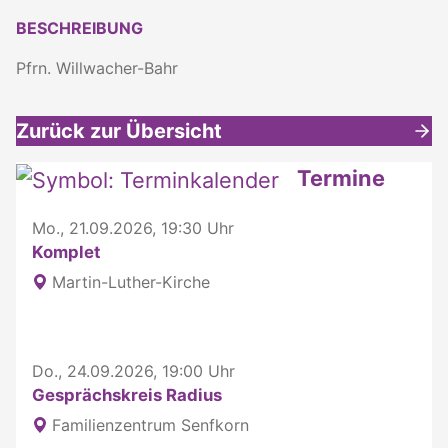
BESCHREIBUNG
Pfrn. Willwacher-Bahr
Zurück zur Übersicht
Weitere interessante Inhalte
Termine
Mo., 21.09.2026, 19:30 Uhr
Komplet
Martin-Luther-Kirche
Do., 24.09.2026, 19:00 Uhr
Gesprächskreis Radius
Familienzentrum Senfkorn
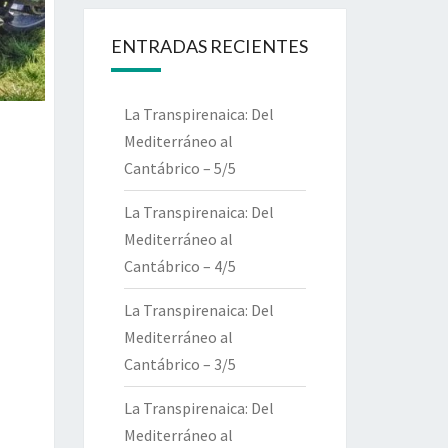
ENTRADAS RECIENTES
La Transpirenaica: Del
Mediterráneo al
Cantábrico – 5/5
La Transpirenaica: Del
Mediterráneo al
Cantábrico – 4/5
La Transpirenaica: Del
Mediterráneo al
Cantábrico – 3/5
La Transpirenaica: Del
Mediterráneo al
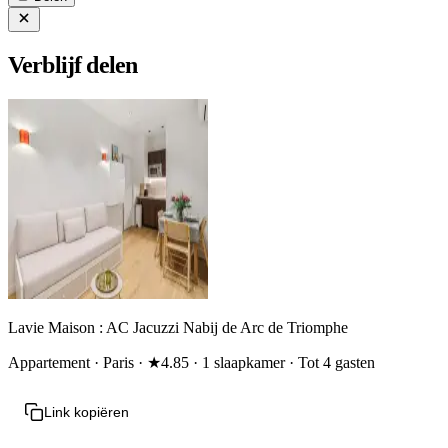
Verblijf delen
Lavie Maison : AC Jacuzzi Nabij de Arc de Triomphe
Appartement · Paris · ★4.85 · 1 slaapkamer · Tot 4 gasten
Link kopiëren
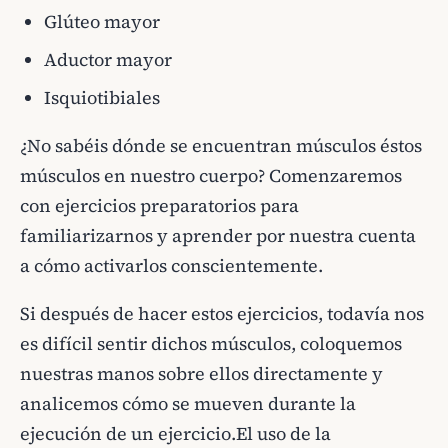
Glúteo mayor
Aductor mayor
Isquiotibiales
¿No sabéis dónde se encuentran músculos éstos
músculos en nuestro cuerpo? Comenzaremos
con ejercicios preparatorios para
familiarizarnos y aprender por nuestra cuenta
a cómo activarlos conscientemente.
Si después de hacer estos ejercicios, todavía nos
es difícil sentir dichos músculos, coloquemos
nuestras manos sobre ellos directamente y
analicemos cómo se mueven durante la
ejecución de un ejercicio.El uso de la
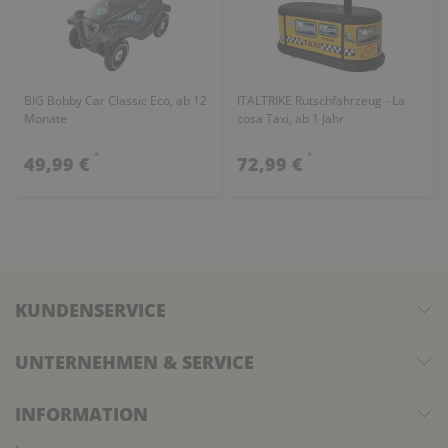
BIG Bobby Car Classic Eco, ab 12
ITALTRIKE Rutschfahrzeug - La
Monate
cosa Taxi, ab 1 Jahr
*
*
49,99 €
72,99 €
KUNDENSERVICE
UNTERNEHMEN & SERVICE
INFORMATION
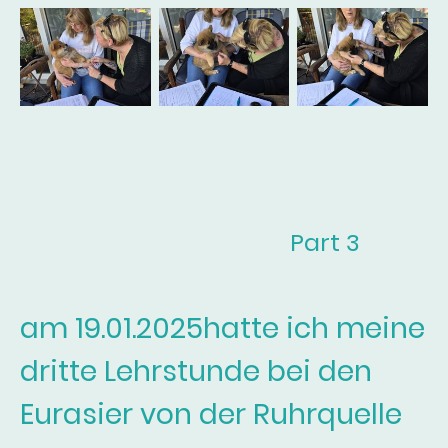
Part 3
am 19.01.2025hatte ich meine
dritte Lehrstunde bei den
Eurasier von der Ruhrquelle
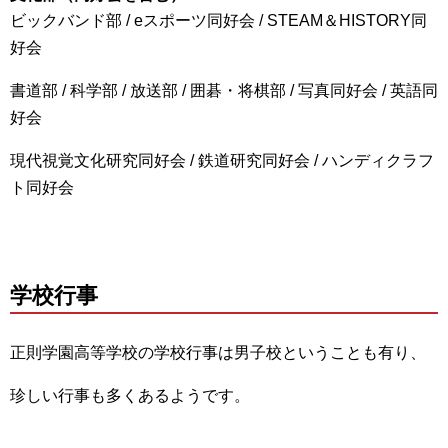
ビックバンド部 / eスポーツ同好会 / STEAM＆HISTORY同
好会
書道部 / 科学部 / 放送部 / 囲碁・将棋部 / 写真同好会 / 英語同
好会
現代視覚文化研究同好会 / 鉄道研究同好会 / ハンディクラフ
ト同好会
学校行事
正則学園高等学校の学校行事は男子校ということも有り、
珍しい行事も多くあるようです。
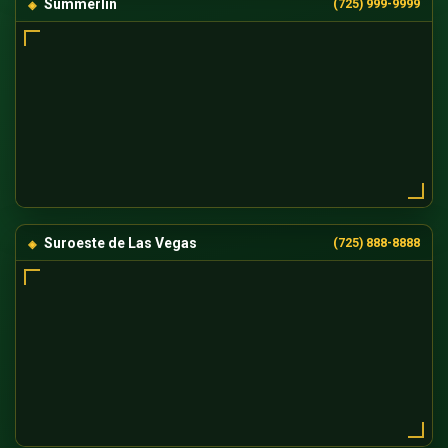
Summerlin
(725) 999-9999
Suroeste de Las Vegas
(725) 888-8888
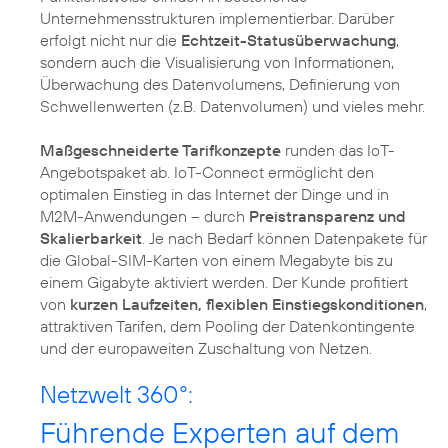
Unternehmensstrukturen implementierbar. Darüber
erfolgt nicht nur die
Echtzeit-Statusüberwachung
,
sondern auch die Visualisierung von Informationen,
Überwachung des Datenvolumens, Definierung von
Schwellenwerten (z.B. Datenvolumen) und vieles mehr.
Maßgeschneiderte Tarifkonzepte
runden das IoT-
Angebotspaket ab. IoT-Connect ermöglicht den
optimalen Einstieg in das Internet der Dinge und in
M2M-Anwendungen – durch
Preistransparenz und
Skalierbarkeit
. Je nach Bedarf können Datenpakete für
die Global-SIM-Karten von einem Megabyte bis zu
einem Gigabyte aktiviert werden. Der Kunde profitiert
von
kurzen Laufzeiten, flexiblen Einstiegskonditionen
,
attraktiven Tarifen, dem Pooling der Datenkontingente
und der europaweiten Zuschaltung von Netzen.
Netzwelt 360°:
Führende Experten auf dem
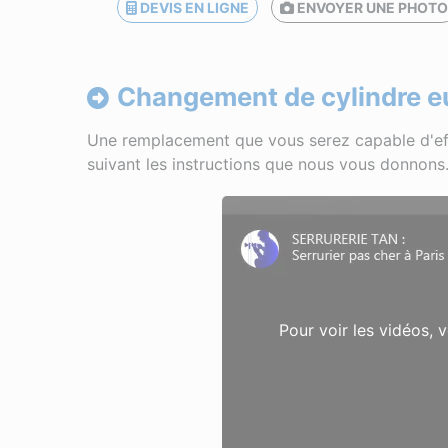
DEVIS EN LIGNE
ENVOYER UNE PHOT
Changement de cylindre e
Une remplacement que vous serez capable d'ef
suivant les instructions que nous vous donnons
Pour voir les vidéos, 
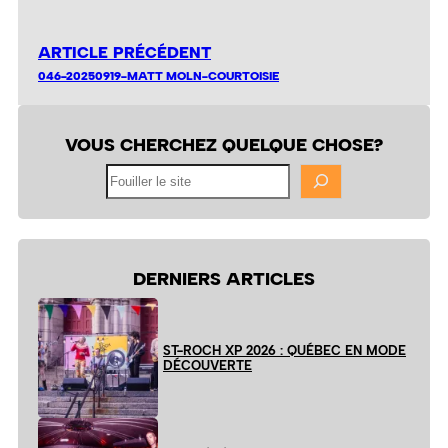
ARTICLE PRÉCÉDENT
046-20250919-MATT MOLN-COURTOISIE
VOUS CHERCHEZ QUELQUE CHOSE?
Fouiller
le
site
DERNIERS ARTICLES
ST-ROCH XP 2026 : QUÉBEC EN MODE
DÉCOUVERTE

-------

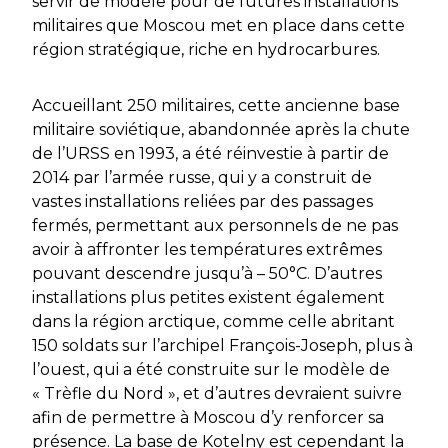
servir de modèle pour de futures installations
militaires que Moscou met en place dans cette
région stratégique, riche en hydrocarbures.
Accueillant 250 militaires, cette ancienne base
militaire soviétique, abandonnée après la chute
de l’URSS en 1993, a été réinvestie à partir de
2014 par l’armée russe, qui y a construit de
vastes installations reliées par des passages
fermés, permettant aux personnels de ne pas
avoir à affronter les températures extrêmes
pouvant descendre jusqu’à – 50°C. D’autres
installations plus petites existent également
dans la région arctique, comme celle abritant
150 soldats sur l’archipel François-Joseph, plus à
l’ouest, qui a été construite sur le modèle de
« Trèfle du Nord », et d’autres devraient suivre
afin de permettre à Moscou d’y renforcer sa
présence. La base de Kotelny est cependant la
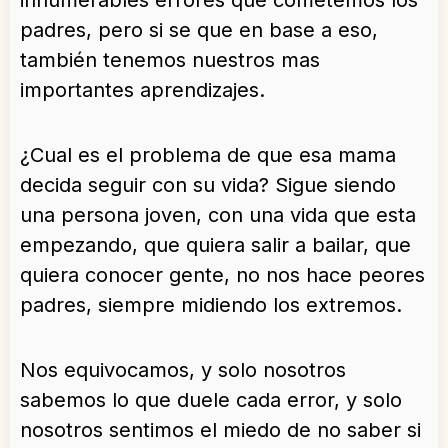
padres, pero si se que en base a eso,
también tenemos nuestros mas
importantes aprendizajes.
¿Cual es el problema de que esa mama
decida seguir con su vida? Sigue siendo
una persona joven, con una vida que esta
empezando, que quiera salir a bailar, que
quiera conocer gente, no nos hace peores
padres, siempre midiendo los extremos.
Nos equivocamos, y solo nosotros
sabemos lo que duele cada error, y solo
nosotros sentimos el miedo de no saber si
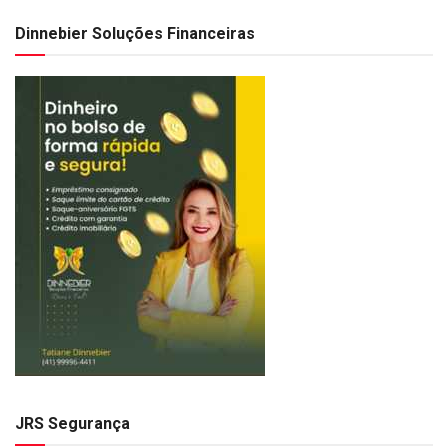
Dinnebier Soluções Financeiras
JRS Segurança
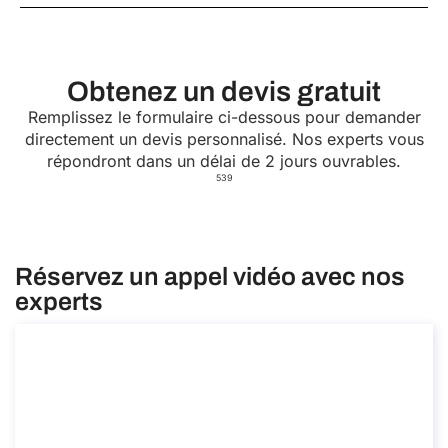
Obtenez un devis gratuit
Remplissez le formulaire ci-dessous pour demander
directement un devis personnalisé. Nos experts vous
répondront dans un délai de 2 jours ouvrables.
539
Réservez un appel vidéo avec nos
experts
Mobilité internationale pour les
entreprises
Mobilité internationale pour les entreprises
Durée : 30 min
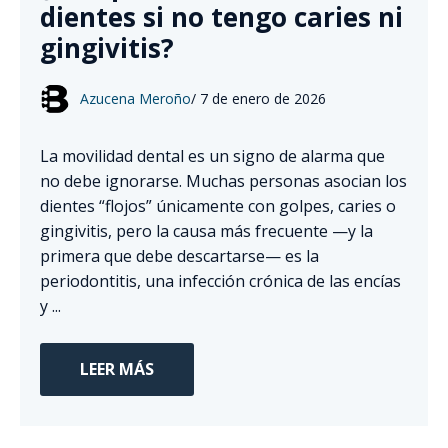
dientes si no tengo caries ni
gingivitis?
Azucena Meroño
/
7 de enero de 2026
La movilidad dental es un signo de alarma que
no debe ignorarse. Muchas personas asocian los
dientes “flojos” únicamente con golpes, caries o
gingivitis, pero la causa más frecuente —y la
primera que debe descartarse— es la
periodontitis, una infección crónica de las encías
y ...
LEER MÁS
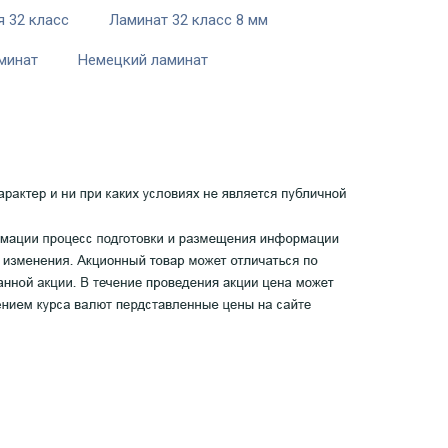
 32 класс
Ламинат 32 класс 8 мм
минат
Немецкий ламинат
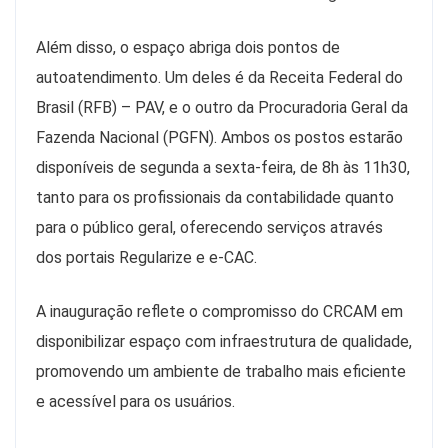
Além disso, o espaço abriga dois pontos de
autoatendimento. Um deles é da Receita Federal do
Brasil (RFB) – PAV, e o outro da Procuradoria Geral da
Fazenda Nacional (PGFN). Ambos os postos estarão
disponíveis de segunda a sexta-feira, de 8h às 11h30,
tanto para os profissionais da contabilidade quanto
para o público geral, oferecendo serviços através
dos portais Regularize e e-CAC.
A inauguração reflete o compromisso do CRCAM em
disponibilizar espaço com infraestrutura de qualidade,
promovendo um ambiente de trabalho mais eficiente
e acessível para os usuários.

-------

**Directions for this task:**
The answer must be every line of the listing that holds the word "modèle".

**Output for this task:**
servir de modèle pour de futures installations
l’ouest, qui a été construite sur le modèle de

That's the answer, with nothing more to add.